CNEWA congratulates Archbishop Claudio Gugerotti, prefect of the Dicastery for the Eastern Churches, and Archbishop Pierbattista Pizzaballa, Latin patriarch of Jerusalem, upon their nomination as cardinals by Pope Francis on Sunday, 9 July.
CNEWA has long worked with both men; with Cardinal-designate Gugerotti as a part of the team at the former Congregation for the Eastern Churches and then in his years as nuncio in Armenia, Georgia, Ukraine and Belarus; and with Cardinal-designate Pizzaballa when he was elected Custos of the Holy Land.
Many years!


Learn more about this announcement in this CNS story:
Pope Francis named 21 new cardinals, who will be formally installed during a special consistory at the Vatican on 30 September.
The new cardinals represent more than a dozen countries on five continents. Three of the new cardinals are current Vatican officials, three are current or retired apostolic nuncios, 13 are current or retired heads of archdioceses around the world, one is a rector major of the Salesians and one is a 96-year-old confessor in Buenos Aires. Six belong to religious orders; two of them are Jesuits.

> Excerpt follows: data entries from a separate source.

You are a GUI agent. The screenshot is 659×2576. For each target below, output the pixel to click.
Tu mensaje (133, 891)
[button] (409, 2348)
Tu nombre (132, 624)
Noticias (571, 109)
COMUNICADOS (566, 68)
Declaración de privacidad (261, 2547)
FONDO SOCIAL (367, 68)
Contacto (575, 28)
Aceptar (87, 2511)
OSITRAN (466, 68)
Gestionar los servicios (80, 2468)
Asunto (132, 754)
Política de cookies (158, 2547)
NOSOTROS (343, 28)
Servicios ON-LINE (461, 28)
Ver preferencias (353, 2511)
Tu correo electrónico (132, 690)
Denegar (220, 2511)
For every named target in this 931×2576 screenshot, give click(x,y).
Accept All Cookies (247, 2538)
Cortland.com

Continuing a papal custom, among the new cardinals were three churchmen — two archbishops and a Capuchin Franciscan priest — over the age of 80, whom Pope Francis said he wanted to honor because they were particularly deserving because of “their service to the church.” Being over the age of 80, they are ineligible to vote in a conclave to elect the next pontiff.
After the new cardinals are installed in late September, there will be 137 potential voters and the total membership of the College of Cardinals is expected to be 243.
The September ceremony will mark the ninth time Pope Francis has created cardinals since his election to the papacy in March 2013. After the ceremony on 30 September, he will have created a total of 131 new cardinals in that College of Cardinals, which would make up about 54 percent of the total college and 72 percent of potential electors.
Before he read the 21 names, Pope Francis told the estimated 15,000 people in St. Peter’s Square that the diversity of the new cardinals “expresses the universality of the church, which continues to proclaim God’s merciful love to all people on Earth.”